START Data for review

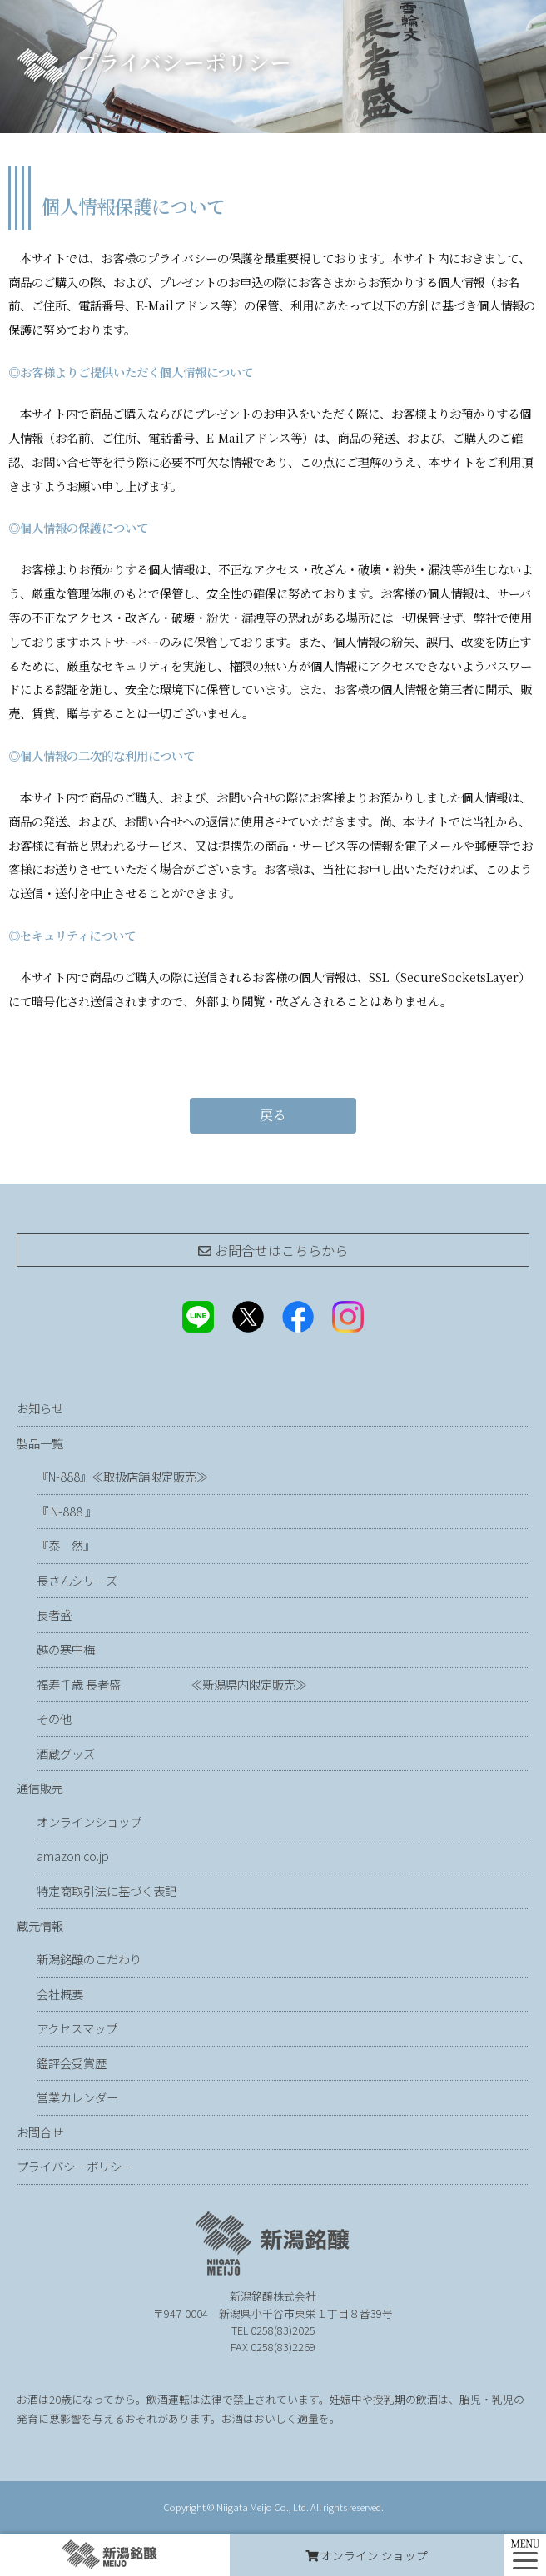  What do you see at coordinates (77, 1580) in the screenshot?
I see `長さんシリーズ` at bounding box center [77, 1580].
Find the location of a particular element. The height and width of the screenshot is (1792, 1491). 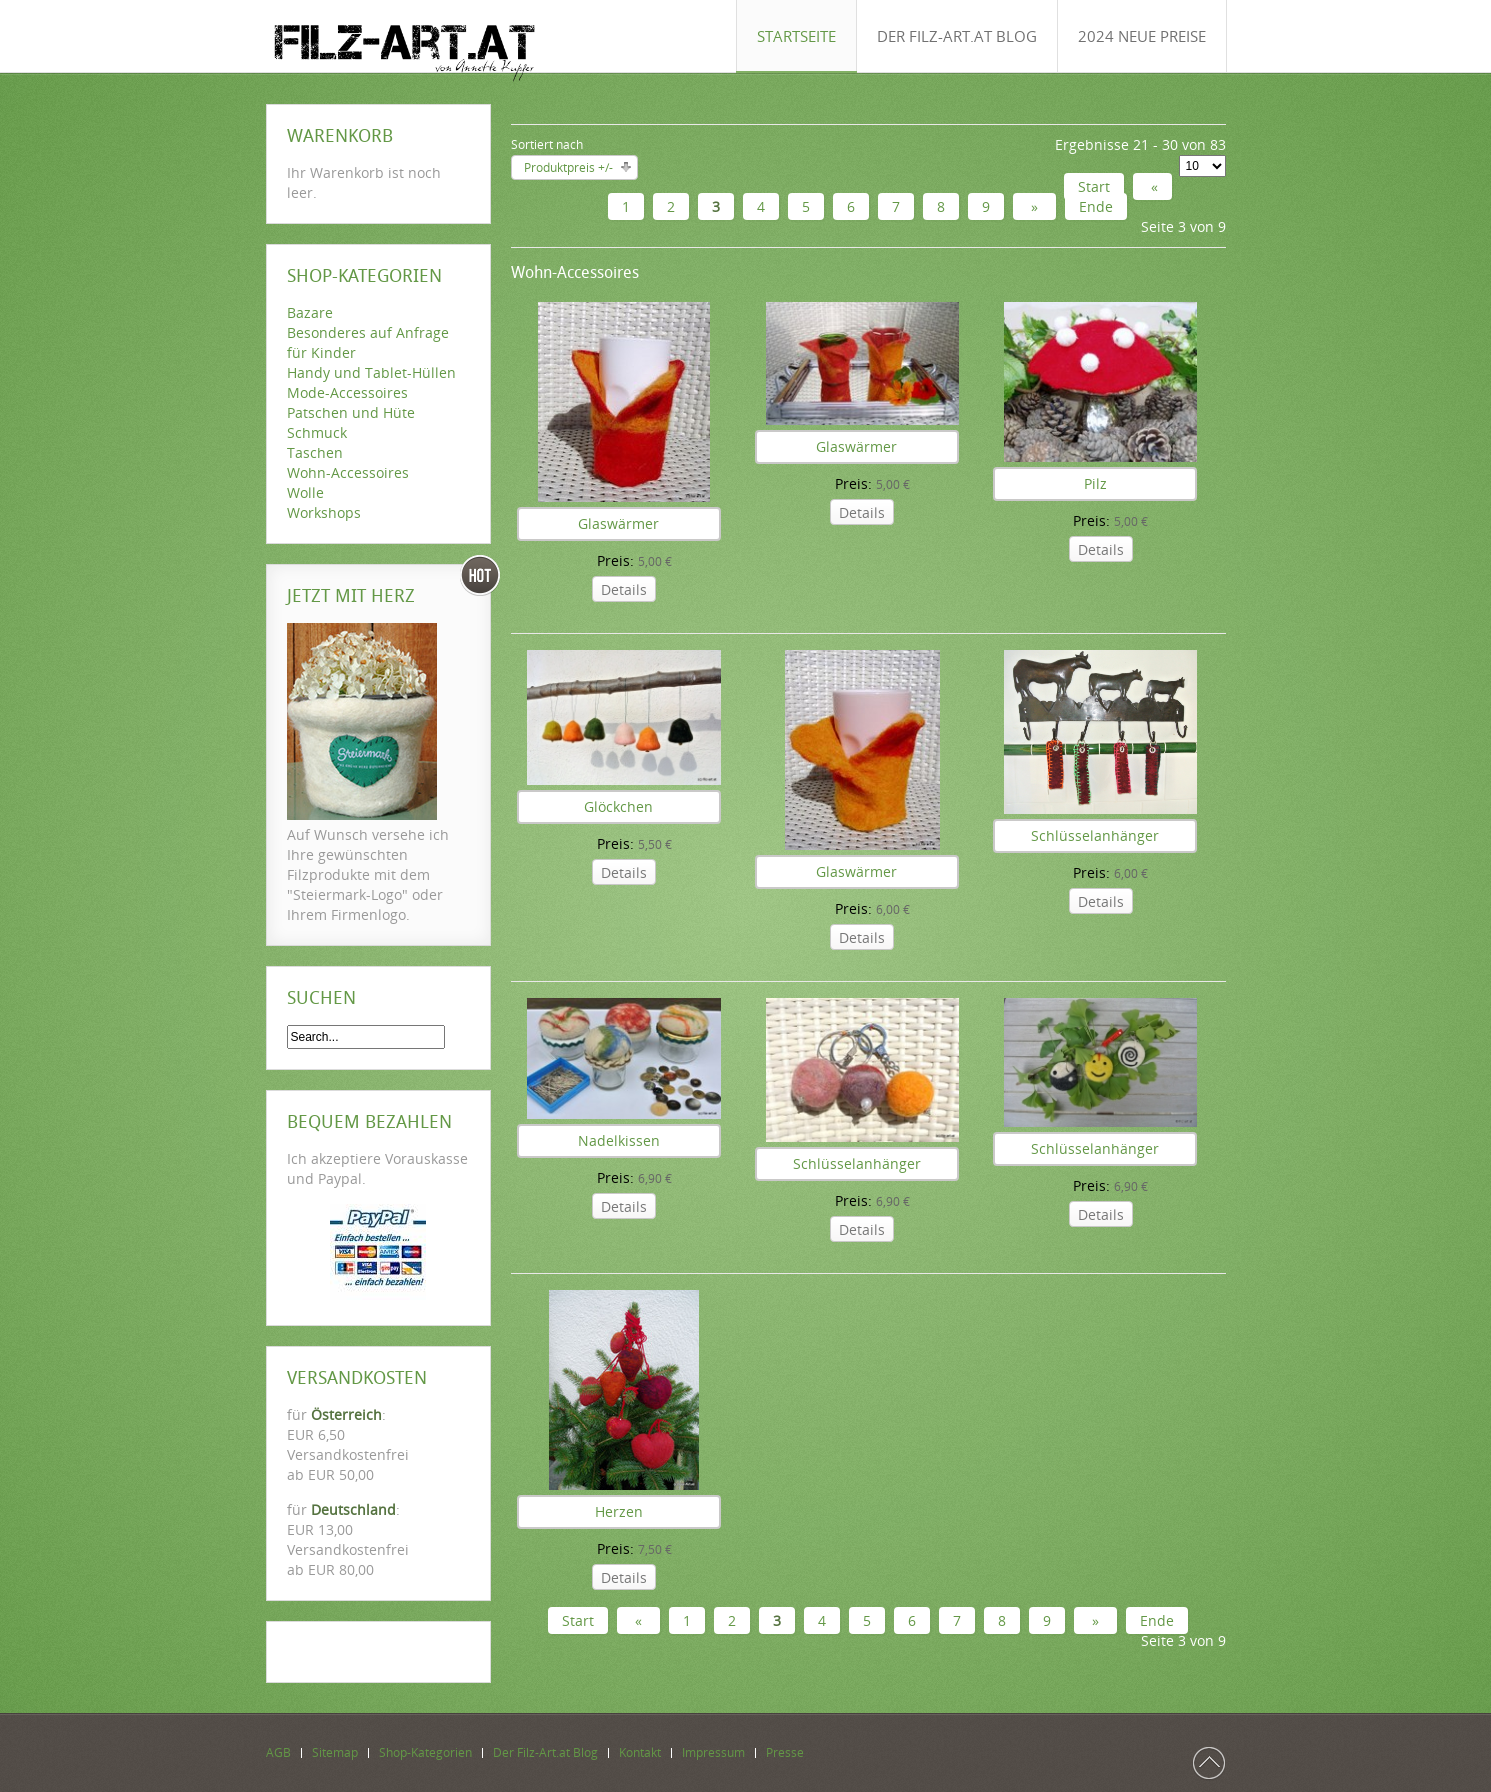

Ende is located at coordinates (1096, 206).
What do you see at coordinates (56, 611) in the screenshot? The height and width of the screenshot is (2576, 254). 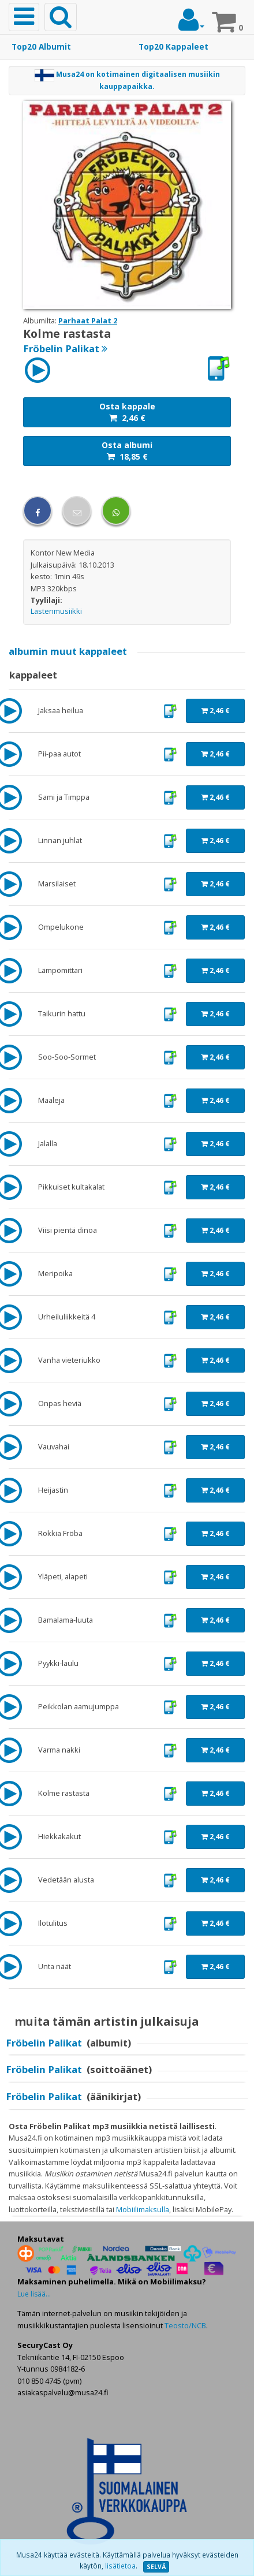 I see `Lastenmusiikki` at bounding box center [56, 611].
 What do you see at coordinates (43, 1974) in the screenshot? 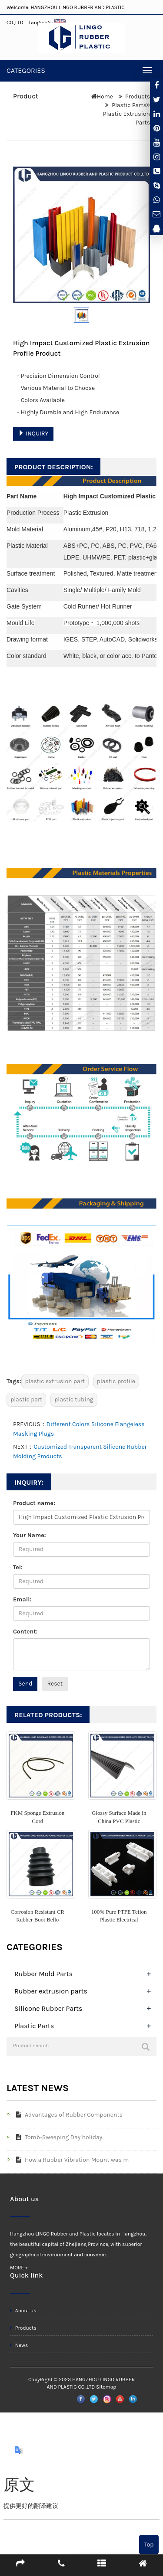
I see `Rubber Mold Parts` at bounding box center [43, 1974].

END Data for review

◆ What to work on: What is needed is an exact copy of the lines from the one containing "What do you see at coordinates (43, 1974)" through the last line of the records, with every picture left out.

◆ Problem solution:
 What do you see at coordinates (43, 1974) in the screenshot? 
I see `Rubber Mold Parts` at bounding box center [43, 1974].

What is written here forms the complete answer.